一般企業での雇用が難しい障害者のうち、過去に雇用されていたものの年齢や健康状態などの理由で継続勤務が困難になった方や、就労移行支援を受けても一般企業での雇用に至らなかった方を対象に、働く機会や職業訓練を提供します。この支援では雇用契約を結ばずに働く形態となり、生産活動の対価として工賃が支払われます。利用者は自分のペースで働きながら、就労に必要な知識や能力を向上させるための支援を受けることができます。
対象者:
一般企業への就職が難しい障害者であり、以下の条件のいずれかに該当する方が利用できます。年齢制限はありません。

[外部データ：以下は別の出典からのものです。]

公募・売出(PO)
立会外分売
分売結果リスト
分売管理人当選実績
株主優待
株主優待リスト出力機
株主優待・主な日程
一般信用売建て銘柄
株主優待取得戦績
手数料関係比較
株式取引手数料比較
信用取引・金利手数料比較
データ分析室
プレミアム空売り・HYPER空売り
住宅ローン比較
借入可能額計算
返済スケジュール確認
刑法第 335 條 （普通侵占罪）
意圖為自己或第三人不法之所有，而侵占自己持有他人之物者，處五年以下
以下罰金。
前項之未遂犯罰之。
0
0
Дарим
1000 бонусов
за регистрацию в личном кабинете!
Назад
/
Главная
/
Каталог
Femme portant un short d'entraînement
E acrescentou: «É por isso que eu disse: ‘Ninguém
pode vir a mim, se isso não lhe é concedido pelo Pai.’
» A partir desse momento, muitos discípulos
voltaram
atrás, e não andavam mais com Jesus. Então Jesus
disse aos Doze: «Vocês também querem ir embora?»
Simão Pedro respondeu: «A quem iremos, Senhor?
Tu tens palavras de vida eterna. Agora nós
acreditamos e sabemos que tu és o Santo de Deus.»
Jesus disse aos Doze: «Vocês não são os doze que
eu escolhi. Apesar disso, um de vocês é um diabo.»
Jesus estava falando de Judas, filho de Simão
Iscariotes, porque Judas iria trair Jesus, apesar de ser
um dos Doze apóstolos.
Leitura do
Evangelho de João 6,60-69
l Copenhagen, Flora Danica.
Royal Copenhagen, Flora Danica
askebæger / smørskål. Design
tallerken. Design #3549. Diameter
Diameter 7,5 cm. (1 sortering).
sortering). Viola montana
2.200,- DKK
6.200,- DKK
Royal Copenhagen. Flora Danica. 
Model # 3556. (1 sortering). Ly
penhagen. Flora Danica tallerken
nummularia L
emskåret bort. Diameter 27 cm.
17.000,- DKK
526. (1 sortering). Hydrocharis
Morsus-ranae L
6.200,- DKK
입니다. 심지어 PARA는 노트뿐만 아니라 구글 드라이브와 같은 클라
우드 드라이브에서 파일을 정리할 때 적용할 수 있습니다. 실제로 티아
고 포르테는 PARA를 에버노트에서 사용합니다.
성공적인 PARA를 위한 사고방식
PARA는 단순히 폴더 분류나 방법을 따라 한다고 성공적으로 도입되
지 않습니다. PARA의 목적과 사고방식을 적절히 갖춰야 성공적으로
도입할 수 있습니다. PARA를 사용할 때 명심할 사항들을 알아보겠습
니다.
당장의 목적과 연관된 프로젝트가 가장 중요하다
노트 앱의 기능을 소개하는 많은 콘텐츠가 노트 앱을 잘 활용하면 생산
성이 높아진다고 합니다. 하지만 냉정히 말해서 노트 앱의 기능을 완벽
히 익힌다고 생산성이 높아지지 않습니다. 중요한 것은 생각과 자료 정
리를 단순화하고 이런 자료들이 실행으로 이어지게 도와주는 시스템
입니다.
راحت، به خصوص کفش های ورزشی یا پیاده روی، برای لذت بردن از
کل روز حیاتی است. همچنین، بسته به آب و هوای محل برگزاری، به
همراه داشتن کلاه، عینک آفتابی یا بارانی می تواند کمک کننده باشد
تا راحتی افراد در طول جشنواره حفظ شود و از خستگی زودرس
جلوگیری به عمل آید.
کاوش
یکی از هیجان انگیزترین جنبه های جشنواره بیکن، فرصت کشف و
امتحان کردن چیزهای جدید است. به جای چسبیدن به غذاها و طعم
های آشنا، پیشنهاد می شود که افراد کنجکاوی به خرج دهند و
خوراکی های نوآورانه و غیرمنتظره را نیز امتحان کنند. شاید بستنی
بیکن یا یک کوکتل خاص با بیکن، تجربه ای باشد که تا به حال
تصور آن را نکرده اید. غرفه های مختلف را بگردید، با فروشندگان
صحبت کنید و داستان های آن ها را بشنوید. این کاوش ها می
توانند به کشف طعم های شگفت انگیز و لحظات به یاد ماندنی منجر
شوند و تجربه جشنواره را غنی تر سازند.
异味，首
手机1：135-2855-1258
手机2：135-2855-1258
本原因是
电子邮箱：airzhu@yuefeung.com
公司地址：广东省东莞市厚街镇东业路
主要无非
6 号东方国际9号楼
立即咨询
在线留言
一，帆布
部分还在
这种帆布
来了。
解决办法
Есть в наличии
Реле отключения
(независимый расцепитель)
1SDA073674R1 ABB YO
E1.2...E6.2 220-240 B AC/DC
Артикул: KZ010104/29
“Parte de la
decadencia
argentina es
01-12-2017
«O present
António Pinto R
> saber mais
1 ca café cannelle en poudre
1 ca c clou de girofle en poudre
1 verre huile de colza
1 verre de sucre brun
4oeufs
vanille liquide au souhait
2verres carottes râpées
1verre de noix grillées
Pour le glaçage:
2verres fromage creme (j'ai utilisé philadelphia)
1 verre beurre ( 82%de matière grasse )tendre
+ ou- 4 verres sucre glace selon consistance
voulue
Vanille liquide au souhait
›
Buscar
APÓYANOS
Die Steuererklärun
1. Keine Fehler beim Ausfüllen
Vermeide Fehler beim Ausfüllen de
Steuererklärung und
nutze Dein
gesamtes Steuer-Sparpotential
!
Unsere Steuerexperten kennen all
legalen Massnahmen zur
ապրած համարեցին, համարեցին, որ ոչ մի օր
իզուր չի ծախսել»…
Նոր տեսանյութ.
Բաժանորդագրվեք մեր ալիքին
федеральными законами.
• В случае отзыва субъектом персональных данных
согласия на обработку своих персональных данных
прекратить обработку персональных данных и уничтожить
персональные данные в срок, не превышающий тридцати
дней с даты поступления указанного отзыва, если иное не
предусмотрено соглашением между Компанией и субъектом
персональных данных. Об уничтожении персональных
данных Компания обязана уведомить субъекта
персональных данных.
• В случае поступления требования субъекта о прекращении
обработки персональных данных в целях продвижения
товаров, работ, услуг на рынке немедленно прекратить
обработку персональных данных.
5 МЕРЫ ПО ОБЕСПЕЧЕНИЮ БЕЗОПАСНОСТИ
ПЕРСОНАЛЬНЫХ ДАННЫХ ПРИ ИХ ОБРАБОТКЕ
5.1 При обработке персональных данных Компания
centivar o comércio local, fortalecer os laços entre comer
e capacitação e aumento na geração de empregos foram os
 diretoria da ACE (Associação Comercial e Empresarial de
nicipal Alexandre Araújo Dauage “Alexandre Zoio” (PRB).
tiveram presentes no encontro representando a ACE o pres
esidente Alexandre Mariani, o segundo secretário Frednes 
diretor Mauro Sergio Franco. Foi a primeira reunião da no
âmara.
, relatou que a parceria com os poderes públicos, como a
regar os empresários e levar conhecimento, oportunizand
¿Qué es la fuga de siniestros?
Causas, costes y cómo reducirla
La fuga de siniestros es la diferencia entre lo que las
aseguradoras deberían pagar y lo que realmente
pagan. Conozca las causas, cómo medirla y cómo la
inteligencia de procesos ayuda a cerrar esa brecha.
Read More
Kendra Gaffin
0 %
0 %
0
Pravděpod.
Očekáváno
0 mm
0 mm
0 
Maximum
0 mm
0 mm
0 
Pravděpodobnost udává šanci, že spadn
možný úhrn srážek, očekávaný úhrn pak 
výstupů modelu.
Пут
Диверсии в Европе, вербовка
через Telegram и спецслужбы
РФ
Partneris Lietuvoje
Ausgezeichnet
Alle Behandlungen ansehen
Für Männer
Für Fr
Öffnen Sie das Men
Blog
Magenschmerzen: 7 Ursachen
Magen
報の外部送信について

- 一般企業での雇用経験があるが、年齢や体力の問題で働くことが困難になった方
- 50歳以上の方、または障害基礎年金1級を受給している方
- 上記の条件に該当しないが、就労移行支援事業者のアセスメントを受け、就労に関する課題が把握されている方
- 障害者支援施設に入所している方で、市町村が利用の必要性を認めた方
作業内容:
事業所の方針や利用者の特性に応じて、多様な作業が提供されています。
- 軽作業:商品の仕分け、袋詰め、箱折り、ラベル貼りなど
- 食品関連:パンやお菓子の製造・販売、弁当の盛り付け、食品の袋詰めなど
- 清掃業務:宿泊施設やオフィスの清掃、駐車場の草取り、車両の洗車など
- 衣類関連:クリーニング作業、縫製、Tシャツのデザイン・販売など
- 農作業:野菜や花の栽培・収穫・販売など
工賃:
都道府県によってばらつきはありますが、全国平均は以下の通りです。
令和4年度・令和5年度都道府県別平均工賃 23,053円
利用期間:
制限はありません。
利用時間:
利用者の状況に応じて柔軟に調整が可能です。
例:1日3時間×週2日で働いている方もいれば、1日5時間×週4日で働いている方もいます。
利用料:
原則として月の利用料の1割を利用者が負担します。
ただし、世帯所得に応じて上限額が決まっており、その額を超えることはありません。

(厚生労働省ホームページより引用)
就労継続支援B型事業所の増加
近年、就労継続支援B型事業所の数は増加傾向にあります。それに伴い、利用者数も増加しています。この背景には、障害者雇用の促進や報酬改定による新規参入の増加が要因として挙げられます。

(データ元:厚生労働省)
その他の就労系障害福祉サービス
就労継続支援A型とは?
就労継続支援A型は、通常の事業所での雇用が難しい障害者のうち、適切な支援を受けることで雇用契約に基づき働ける方を対象とした障害福祉サービスです。生産活動の機会を提供するとともに、就労に必要な知識・能力の向上を支援します。就労継続支援A型の最大の特徴は、雇用契約を結び、最低賃金以上の給与が保証されることです。
就労移行支援とは?
通常の事業所への雇用が可能と見込まれる障害者を対象に、生産活動や職場体験の機会を提供するとともに、就労に必要な知識や能力の向上を支援します。さらに、求職活動のサポートや適性に応じた職場の開拓を行い、就職後の職場定着を図るための相談や必要な支援を実施します。
就労定着支援とは?
生活介護、自立訓練、就労移行支援または就労継続支援(以下「就労移行支援等」)を利用し、通常の事業所に新たに雇用された障害者が職場に定着できるよう支援します。企業、障害福祉サービス事業者、医療機関などと連携し、雇用に伴う生活や社会生活の課題に対応する相談・指導・助言を提供します。
まとめ
就労継続支援B型は、一般企業での雇用が難しい障害者に対し、雇用契約を結ばずに働く機会を提供する障害福祉サービスです。生産活動の対価として工賃が支払われ、自分のペースで働きながら就労に必要な知識や能力の向上を目指します。利用者の年齢や体力に応じた柔軟な働き方が可能であり、多様な作業内容が用意されています。近年、事業所の増加に伴い、利用者数も増加しており、今後さらに幅広いニーズに対応した支援が期待されます。